| Prompt |
Without the images, repeat every line of the listing exactly.

| Data to process |

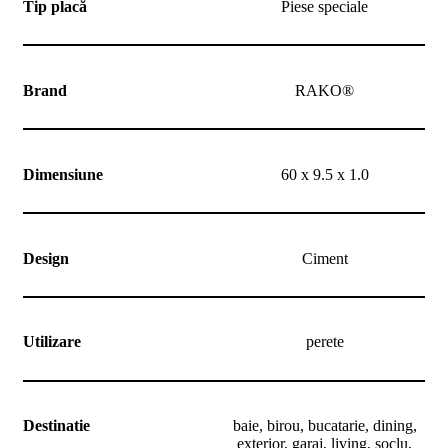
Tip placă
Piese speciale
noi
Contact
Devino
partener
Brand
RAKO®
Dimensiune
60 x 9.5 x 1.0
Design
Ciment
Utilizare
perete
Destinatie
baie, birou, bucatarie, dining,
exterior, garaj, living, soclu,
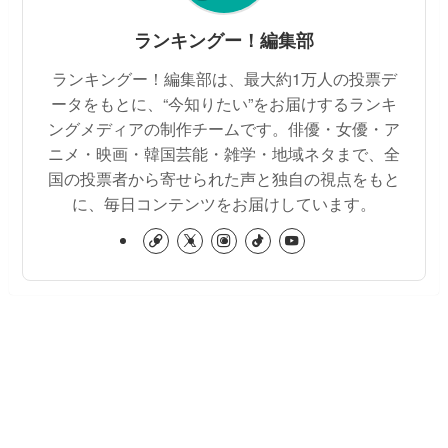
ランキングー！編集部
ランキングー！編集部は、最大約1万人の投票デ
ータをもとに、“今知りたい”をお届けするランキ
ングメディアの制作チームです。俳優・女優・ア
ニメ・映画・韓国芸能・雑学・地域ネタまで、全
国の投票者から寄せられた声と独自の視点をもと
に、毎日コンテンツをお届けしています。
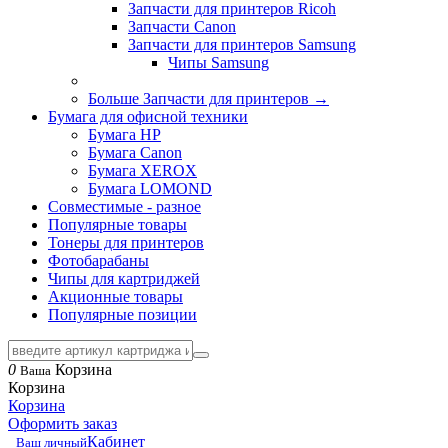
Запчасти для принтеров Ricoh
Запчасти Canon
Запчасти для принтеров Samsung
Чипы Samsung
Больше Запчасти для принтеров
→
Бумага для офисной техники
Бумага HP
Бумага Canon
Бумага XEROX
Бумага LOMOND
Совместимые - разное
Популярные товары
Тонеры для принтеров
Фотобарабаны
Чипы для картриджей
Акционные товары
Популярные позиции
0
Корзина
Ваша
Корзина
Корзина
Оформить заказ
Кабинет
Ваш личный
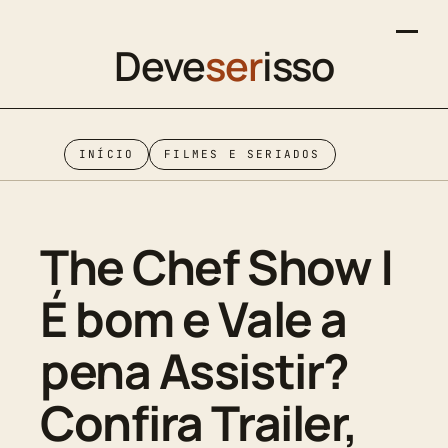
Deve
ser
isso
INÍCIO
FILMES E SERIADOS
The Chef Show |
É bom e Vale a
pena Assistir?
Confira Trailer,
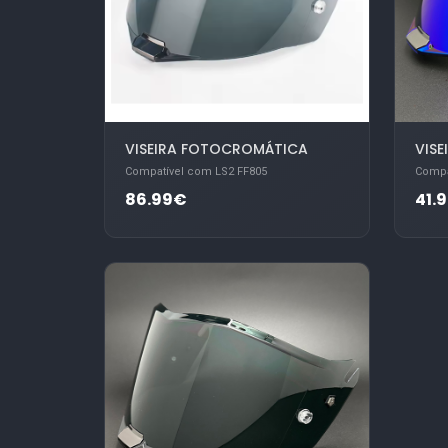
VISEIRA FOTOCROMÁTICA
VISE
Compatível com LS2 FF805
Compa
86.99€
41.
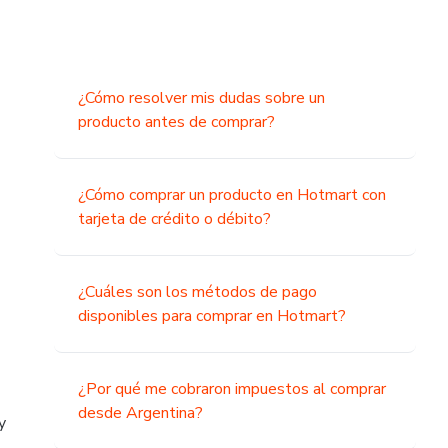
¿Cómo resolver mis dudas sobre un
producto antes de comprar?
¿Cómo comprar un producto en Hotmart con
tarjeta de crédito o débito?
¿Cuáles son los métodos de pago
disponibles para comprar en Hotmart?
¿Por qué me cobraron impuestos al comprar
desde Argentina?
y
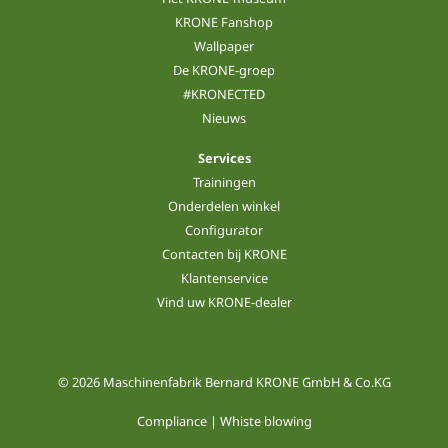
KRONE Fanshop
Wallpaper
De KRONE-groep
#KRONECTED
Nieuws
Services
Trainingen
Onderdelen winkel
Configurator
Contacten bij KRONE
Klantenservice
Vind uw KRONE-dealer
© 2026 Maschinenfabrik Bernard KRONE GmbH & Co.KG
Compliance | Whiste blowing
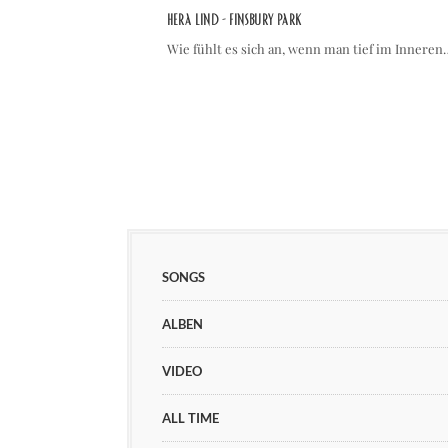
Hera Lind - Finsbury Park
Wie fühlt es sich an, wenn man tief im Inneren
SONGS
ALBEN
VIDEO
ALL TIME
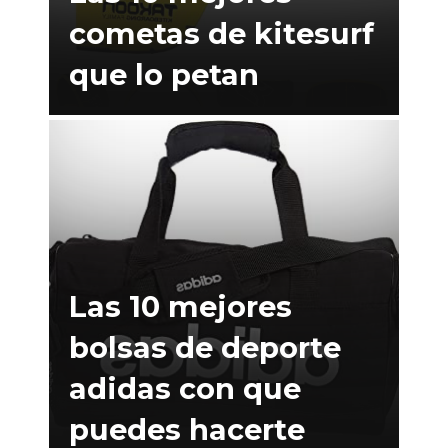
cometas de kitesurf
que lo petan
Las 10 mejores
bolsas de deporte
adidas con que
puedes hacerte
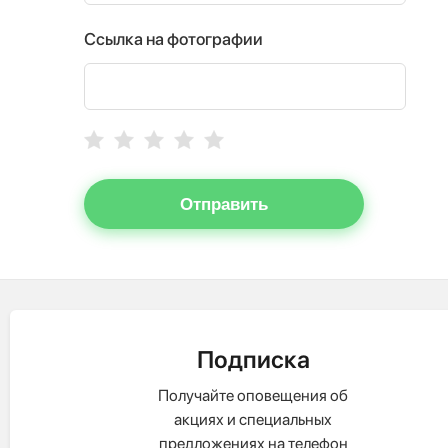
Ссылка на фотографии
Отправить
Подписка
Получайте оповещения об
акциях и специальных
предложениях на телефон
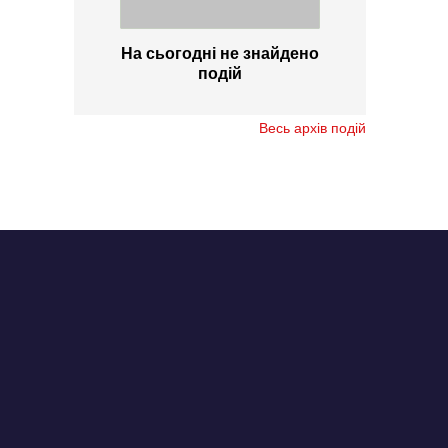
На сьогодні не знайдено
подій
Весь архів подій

| Answer box |
Tip placă
Piese speciale
noi
Contact
Devino
partener
Brand
RAKO®
Dimensiune
60 x 9.5 x 1.0
Design
Ciment
Utilizare
perete
Destinatie
baie, birou, bucatarie, dining,
exterior, garaj, living, soclu,
ランキングー！編集部
ランキングー！編集部は、最大約1万人の投票デ
ータをもとに、“今知りたい”をお届けするランキ
ングメディアの制作チームです。俳優・女優・ア
ニメ・映画・韓国芸能・雑学・地域ネタまで、全
国の投票者から寄せられた声と独自の視点をもと
に、毎日コンテンツをお届けしています。
Запчасти для принтеров Ricoh
Запчасти Canon
Запчасти для принтеров Samsung
Чипы Samsung
Больше Запчасти для принтеров
→
Бумага для офисной техники
Бумага HP
Бумага Canon
Бумага XEROX
Бумага LOMOND
Совместимые - разное
Популярные товары
Тонеры для принтеров
Фотобарабаны
Чипы для картриджей
Акционные товары
Популярные позиции
0
Корзина
Ваша
Корзина
Корзина
Оформить заказ
Кабинет
Ваш личный
Deve
ser
isso
INÍCIO
FILMES E SERIADOS
The Chef Show |
É bom e Vale a
pena Assistir?
Confira Trailer,
VISEIRA FOTOCROMÁTICA
VISE
Compatível com LS2 FF805
Compa
86.99€
41.
¿Cómo resolver mis dudas sobre un
producto antes de comprar?
¿Cómo comprar un producto en Hotmart con
tarjeta de crédito o débito?
¿Cuáles son los métodos de pago
disponibles para comprar en Hotmart?
¿Por qué me cobraron impuestos al comprar
desde Argentina?
y
KRONE Fanshop
Wallpaper
De KRONE-groep
#KRONECTED
Nieuws
Services
Trainingen
Onderdelen winkel
Configurator
Contacten bij KRONE
Klantenservice
Vind uw KRONE-dealer
© 2026 Maschinenfabrik Bernard KRONE GmbH & Co.KG
Compliance | Whiste blowing
Hera Lind - Finsbury Park
Wie fühlt es sich an, wenn man tief im Inneren
SONGS
ALBEN
VIDEO
ALL TIME
cometas de kitesurf
que lo petan
Las 10 mejores
bolsas de deporte
adidas con que
puedes hacerte
Ссылка на фотографии
Отправить
Подписка
Получайте оповещения об
акциях и специальных
предложениях на телефон
На сьогодні не знайдено
подій
Весь архів подій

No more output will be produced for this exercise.